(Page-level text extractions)
- - - - - - -

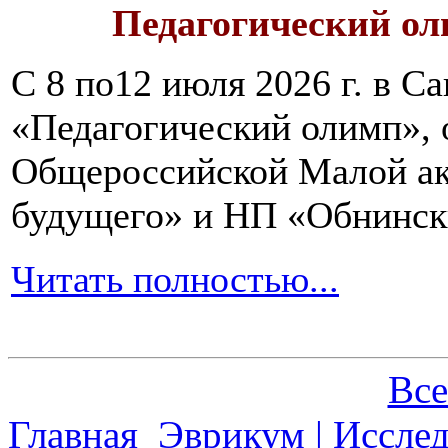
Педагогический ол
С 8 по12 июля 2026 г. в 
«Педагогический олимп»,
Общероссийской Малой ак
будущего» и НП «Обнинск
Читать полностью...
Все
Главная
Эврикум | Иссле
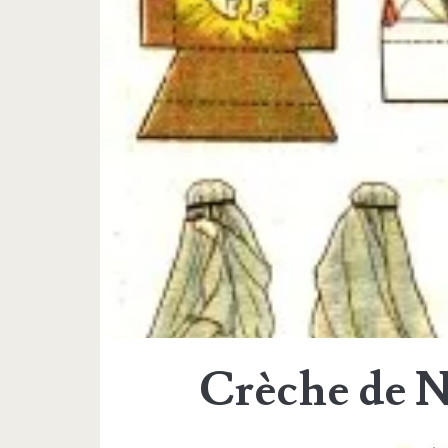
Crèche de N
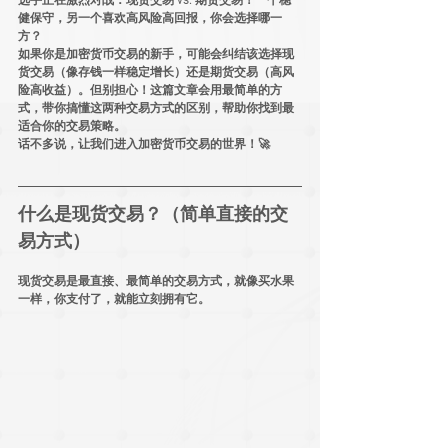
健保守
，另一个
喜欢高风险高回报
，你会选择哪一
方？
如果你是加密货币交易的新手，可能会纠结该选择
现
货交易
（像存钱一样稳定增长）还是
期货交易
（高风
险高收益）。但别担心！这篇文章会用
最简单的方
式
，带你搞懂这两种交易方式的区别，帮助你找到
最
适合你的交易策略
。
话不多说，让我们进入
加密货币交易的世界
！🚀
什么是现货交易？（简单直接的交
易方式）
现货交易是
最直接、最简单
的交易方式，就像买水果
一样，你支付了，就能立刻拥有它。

- - - - - - -

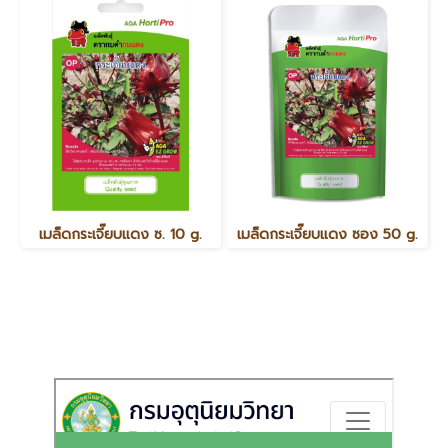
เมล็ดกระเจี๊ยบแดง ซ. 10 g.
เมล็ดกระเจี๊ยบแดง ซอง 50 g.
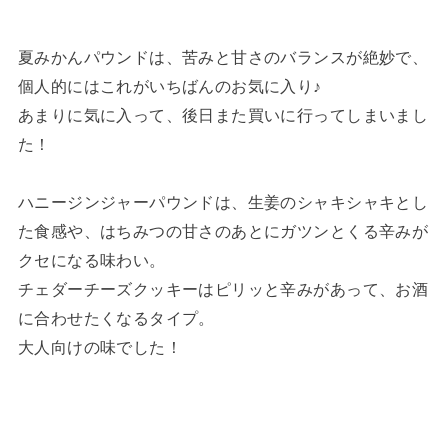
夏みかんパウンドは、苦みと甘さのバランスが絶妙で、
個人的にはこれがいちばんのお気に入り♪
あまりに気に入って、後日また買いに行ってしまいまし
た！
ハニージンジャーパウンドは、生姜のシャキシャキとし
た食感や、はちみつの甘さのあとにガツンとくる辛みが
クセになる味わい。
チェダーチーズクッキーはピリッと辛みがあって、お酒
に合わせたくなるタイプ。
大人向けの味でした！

- - - - - - -

__Action item__: The answer is every line in the data where the word "ยบแดง" appears.

__Result of the task__:
เมล็ดกระเจี๊ยบแดง ซ. 10 g.
เมล็ดกระเจี๊ยบแดง ซอง 50 g.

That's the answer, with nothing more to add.